- Born: 9 August 1904 Johannesburg, Transvaal Colony
- Died: 17 February 1973 (aged 68)
- Education: King Edward VII High School
- Alma mater: University of the Witwatersrand
- Occupation: Advocate
- Known for: Rivonia Trial

= Harold Hanson (lawyer) =

Harold Joseph Hanson (9 August 1904 – 17 February 1973) was an eminent South African advocate (QC) and Senior Member of the Johannesburg Bar Council.

==Early life==
Harold Hanson was born in Johannesburg, son of Ralph Hanson, a Rand pioneer, and Clara Lewis. He was educated at Twist Street Government Primary School, Johannesburg, and King Edward VII High School where he passed the Matriculation Exam at the age of fourteen. Hanson studied law at the University of the Witwatersrand and was called to the Bar in 1926 at the age of 22. He subsequently built up a large practice in Johannesburg dealing with civil, criminal, and political cases.

==Legal career==
Harold Hanson was appointed a KC (later known as QC) in 1946. He appeared for the plaintiff, defendant or accused in a number of the most important and lengthy cases in South African legal history. These included the Alexander libel case, an action for damages for defamation brought by F. M. Alexander, the founder of the Alexander Technique of psycho-physical education, against Drs Jokl, Cluver and Clark (1946–48); The Parity Insurance Company case (State vs. Heller) in which he defended the accused charged with fraud (1968–70) and Gentrico A.G vs. Firestone SA (Pty) Ltd in what has been called the greatest lawsuit in the 500-year history of patents.

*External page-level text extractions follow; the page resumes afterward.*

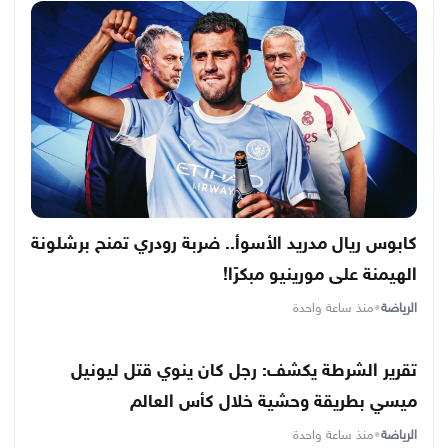
كابوس ريال مدريد الأسوأ.. ضربة رودري تمنح برشلونة
الهيمنة على مورينيو مبكرًا!
الرياضة
•
منذ ساعة واحدة
تقرير الشرطة يكشف: رجل كان ينوي قتل ليونيل
ميسي بطريقة وحشية خلال كأس العالم
الرياضة
•
منذ ساعة واحدة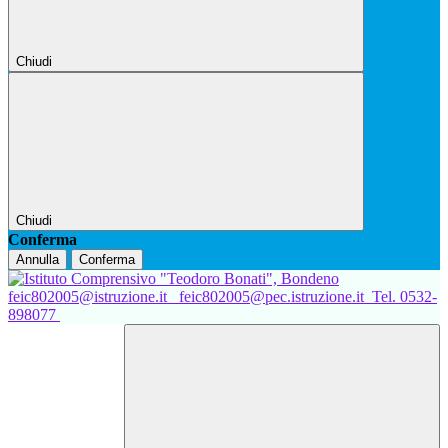
Chiudi
Chiudi
Conferma
Annulla
Conferma
feic802005@istruzione.it
feic802005@pec.istruzione.it
Tel. 0532-
898077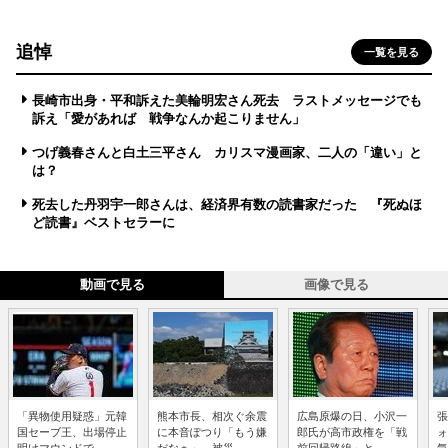
追悼
一覧を見る
長崎市出身・平和訴えた美輪明宏さん死去 ラストメッセージでも
訴え「愛があれば 戦争なんか起こりません」
つげ義春さんと白土三平さん カリスマ漫画家、二人の「違い」と
は？
死去した丹羽宇一郎さんは、経済界有数の読書家だった 『死ぬほ
ど読書』ベストセラーに
動画で見る
画像で見る
「異物使用疑惑」元韓
熊本市長、相次ぐ余震
広島原爆の日、小沢一
張
国セーブ王、出場停止
に本音ぽつり「もう嫌
郎氏が高市政権を「戦
ォ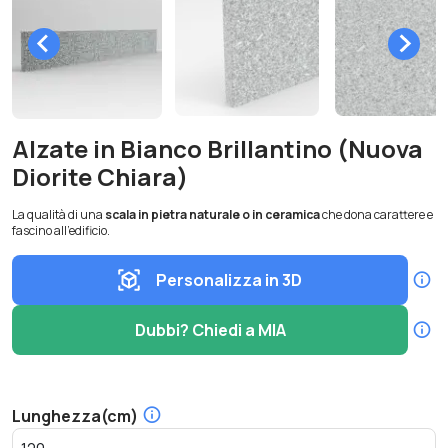
Alzate in Bianco Brillantino (Nuova
Diorite Chiara)
La qualità di una
scala in pietra naturale o in ceramica
che dona carattere e
fascino all’edificio.
Personalizza in 3D
Dubbi? Chiedi a MIA
Lunghezza(cm)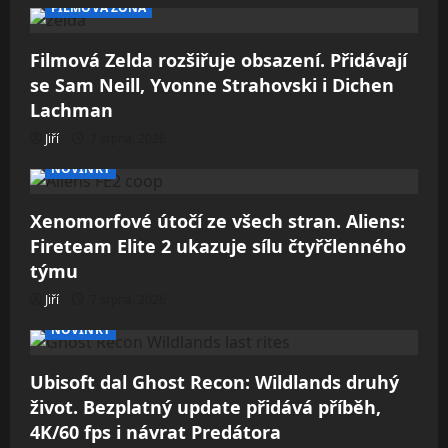
FILMOVÁ ZÓNA
Filmová Zelda rozšiřuje obsazení. Přidávají
se Sam Neill, Yvonne Strahovski i Dichen
Lachman
Jiří
7 srpna, 2026
NOVINKY
Xenomorfové útočí ze všech stran. Aliens:
Fireteam Elite 2 ukazuje sílu čtyřčlenného
týmu
Jiří
7 srpna, 2026
NOVINKY
Ubisoft dal Ghost Recon: Wildlands druhý
život. Bezplatný update přidává příběh,
4K/60 fps i návrat Predátora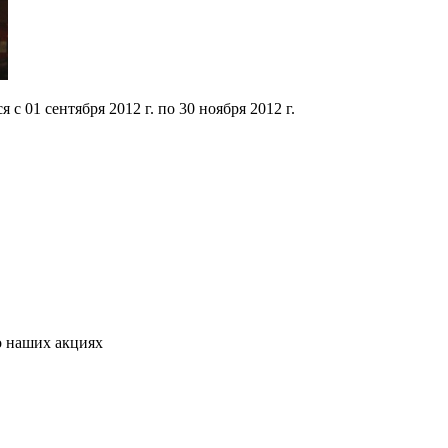
 01 сентября 2012 г. по 30 ноября 2012 г.
о наших акциях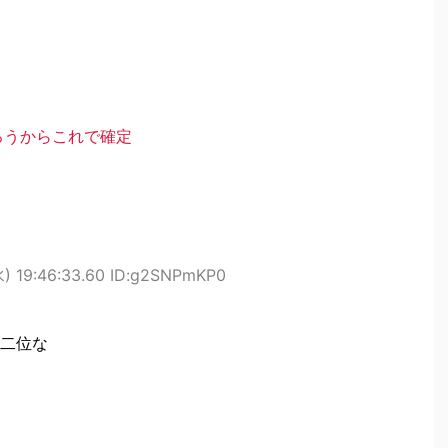
ろうからこれで確定
水) 19:46:33.60 ID:g2SNPmKP0
二位な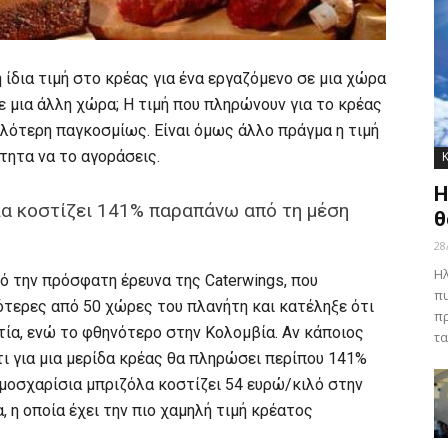
η ίδια τιμή στο κρέας για ένα εργαζόμενο σε μια χώρα
ε μια άλλη χώρα; Η τιμή που πληρώνουν για το κρέας
ψηλότερη παγκοσμίως. Είναι όμως άλλο πράγμα η τιμή
τητα να το αγοράσεις.
Η
λα κοστίζει 141% παραπάνω από τη μέση
θ
28
Ηλ
πό την πρόσφατη έρευνα της Caterwings, που
πυ
ότερες από 50 χώρες του πλανήτη και κατέληξε ότι
πρ
ία, ενώ το φθηνότερο στην Κολομβία. Αν κάποιος
τα
τι για μια μερίδα κρέας θα πληρώσει περίπου 141%
μοσχαρίσια μπριζόλα κοστίζει 54 ευρώ/κιλό στην
, η οποία έχει την πιο χαμηλή τιμή κρέατος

He believed strongly in civil liberty and was well known for his support of political defendants, often acting on their behalf without a fee. He is perhaps best known for his contribution to the last day of the Rivonia Trial (12 June 1964) in which he accepted a request from his colleague and friend Bram Fischer to argue mitigation for the accused. Hanson made a political appeal in a trial of politically inspired offences which in effect pleaded for the lives of the accused. He compared the African struggle for civil rights to the early Voortrekker Afrikaner struggle and cited precedents for clemency even in cases of high treason which carried the death penalty. Alan Paton, novelist, national president of the Liberal Party, a devout Christian and opponent of violence was called as the only witness. Ultimately the presiding judge, Justice Quartus de Wet, commuted the death penalty for high treason to life imprisonment. Hanson subsequently acted as counsel for Bram Fischer when he was brought to trial.

E Khan writes:
"Hanson was big in every way: in intellect, in physique, in voice, in courage, in application, in determination. He was fearless, if ebullient and temperamental, in court. Ever eloquent — his colleagues would speak of "Hansonian eloquence" — he could develop an argument for his client on fact or law at the drop of a hat. In cross-examination he was penetrating and robust, and could be fierce; he had indeed a great reputation as a cross examiner. To counsel on the other side, he could prove an awkward opponent; but no one ever questioned his integrity".

==Family==
Hanson first married Mabel Martin with whom he adopted a son, Michael Anthony Hanson and then had a daughter, Clare Hanson. His second marriage was in 1945 to Anna Marie Berger (known as Anita). They had two daughters and a son. Anita predeceased Harold by 18 years, after which he married Cissie Pincus.